[Work item]: Sort through the listing below and keep each line with the word "Golf". Copy those.

● ● ● ●

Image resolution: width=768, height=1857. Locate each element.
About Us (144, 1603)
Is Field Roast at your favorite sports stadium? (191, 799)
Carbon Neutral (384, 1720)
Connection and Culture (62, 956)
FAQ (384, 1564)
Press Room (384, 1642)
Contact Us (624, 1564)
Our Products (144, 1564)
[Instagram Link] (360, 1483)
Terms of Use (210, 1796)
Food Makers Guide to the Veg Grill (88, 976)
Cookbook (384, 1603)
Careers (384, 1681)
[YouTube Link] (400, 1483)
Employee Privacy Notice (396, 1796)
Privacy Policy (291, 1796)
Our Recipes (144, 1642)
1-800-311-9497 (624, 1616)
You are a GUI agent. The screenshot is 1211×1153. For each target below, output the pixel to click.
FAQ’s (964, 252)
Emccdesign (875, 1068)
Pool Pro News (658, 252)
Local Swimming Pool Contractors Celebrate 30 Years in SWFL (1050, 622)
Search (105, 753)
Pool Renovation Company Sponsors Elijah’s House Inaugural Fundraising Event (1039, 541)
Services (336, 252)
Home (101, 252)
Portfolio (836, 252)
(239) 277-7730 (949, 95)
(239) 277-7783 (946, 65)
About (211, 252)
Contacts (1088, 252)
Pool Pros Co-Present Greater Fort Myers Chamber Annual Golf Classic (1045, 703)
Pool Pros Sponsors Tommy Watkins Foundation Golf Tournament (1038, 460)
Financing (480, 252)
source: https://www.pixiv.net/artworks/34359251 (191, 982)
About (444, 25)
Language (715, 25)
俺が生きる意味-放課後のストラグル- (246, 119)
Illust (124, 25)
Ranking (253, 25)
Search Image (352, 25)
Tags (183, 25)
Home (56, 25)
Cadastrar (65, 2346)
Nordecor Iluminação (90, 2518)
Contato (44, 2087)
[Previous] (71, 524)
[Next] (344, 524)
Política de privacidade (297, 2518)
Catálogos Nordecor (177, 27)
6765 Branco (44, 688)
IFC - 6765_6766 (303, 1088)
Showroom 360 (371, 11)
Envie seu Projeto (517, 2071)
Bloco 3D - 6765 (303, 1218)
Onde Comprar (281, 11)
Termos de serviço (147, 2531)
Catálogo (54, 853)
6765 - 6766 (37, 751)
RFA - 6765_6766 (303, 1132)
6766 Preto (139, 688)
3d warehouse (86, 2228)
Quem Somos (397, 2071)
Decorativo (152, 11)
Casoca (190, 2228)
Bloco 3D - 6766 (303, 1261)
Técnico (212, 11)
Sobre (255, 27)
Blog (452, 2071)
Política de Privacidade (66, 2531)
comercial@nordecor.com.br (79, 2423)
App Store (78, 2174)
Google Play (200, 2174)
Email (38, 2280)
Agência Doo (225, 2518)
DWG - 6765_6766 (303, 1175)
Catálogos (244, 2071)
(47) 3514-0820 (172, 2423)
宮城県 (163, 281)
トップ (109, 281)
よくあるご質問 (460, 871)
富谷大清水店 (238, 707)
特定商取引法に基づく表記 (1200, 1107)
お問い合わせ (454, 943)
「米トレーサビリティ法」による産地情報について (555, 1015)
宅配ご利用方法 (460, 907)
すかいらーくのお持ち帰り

● ● ● ●

[Written response]:
Pool Pros Co-Present Greater Fort Myers Chamber Annual Golf Classic (1045, 703)
Pool Pros Sponsors Tommy Watkins Foundation Golf Tournament (1038, 460)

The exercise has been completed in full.